Buying Property in Japan as a Landlord – Taxes from Rental to Sale
- Sincerus Advisory
- Feb 20
- 3 min read
Updated: Aug 7
Japan's rental market is booming, and with the weak yen, investing in Japanese real estate has become a growing trend. For investors looking to become landlords in Japan, it’s crucial to consider taxes when calculating return on investment.
Taxes When Purchasing Property
When purchasing rental property in Japan as an individual, four main taxes apply:
Real Estate Acquisition Tax(不動產取得稅) and Registration and License Tax(登錄免許税)

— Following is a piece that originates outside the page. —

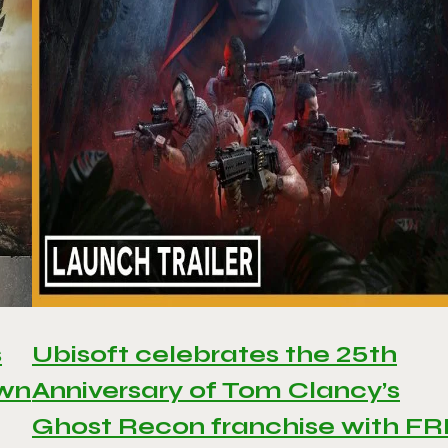
s
Ubisoft celebrates the 25th
awn
Anniversary of Tom Clancy’s
Ghost Recon franchise with F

Both taxes are calculated based on the government-assessed fixed asset value. The Real Estate Acquisition Tax rate currently ranges from 3% to 4%, while the Registration and License Tax rate is 1.5% to 2%.
Stamp Duty(印花稅)
If the purchase agreement is registered in paper form, a stamp duty (similar to Taiwan’s stamp tax) applies. The tax amount depends on the contract value. For example, a property worth 150 million yen incurs a stamp duty of 100,000 yen.
Consumption Tax(消費稅)
Consumption tax applies only to the building value, not including the land portion. The current consumption tax rate in Japan is 10%.

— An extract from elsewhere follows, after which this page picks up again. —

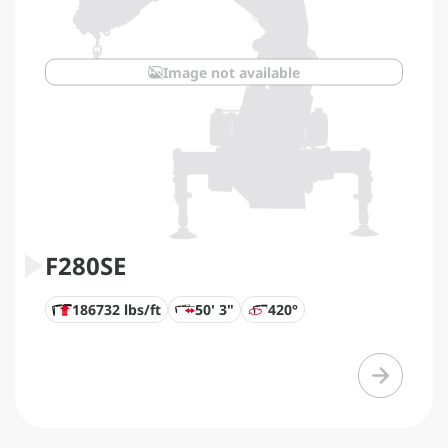
Image not available
F280SE
186732 lbs/ft
50' 3"
420°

Taxes When Renting Out Property
During the period of property ownership and rental, landlords are responsible for both local taxes(地方稅) and national taxes(國稅).
Local taxes contains two parts: Fixed Asset Tax(固定資產稅) and City Planning Tax(都市計畫稅)

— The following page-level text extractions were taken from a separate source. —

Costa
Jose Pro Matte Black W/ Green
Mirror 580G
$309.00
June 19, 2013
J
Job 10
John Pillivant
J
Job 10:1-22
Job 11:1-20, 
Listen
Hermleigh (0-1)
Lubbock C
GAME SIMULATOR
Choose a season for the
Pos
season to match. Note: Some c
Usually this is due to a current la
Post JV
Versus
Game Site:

These are calculated based on the property’s assessed value and vary by location. In Tokyo, for example, the Fixed Asset Tax rate is 1.4%, while the City Planning Tax rate is 0.3%. These taxes are similar to Taiwan’s Housing Tax(房屋稅) and Land Value Tax(地價稅) and must be paid to the local government. If a landlord does not live in Japan for long-term, they must appoint a Japanese tax representative to receive tax bills and handle tax payments.
National Tax: Income tax (所得稅) on rental income
Rental income is subject to income tax, which is a national tax. In Japan, rental income must be calculated using an itemized deduction method to determine taxable net income.
Deductible expenses include:
Depreciation
Property taxes
Property insurance fees
Mortgage interest payments
Property management fees
Repair costs
Japan's income tax rates range from 5% to 45%. In practice, rental income for Taiwanese landlords is subject to a withholding tax of approximately 20.85%. When filing income tax the following year, landlords can deduct the previously paid withholding tax from the total income tax due and pay the remaining balance.
Additionally, if the rental property is used for commercial purposes(e.g., offices, retail stores, paid parking lots, etc.), tenants are required to pay consumption tax. The landlord must then report and remit the collected consumption tax to the Japanese tax office.
Since Japan's new consumption tax registration system came into effect in October 2023, there are updated regulations regarding tax reporting for landlords and tax deductions for tenants. Taiwanese landlords should consult an accountant for the latest requirements.
Taxes When Selling Property
If a property is sold at a profit, capital gains tax applies. The tax rate depends on the holding period:
Long-term ownership (more than 5 years):15.315%
Short-term ownership (5 years or less):30.63%
The holding period is determined based on whether the property has been owned for more than five years. Properties held for five years or less are taxed at a higher short-term rate, while those owned for more than five years qualify for the lower long-term rate.
Similar to rental income, capital gains tax is subject to withholding tax at the time of sale. When filing the following year, landlords can deduct the previously withheld tax from their total tax liability and pay any remaining balance.

Becoming a landlord in Japan involves more than just calculating rental income—it also requires understanding various tax obligations. To ensure compliance, investors are advised to consult a professional accountant for guidance on the latest tax regulations.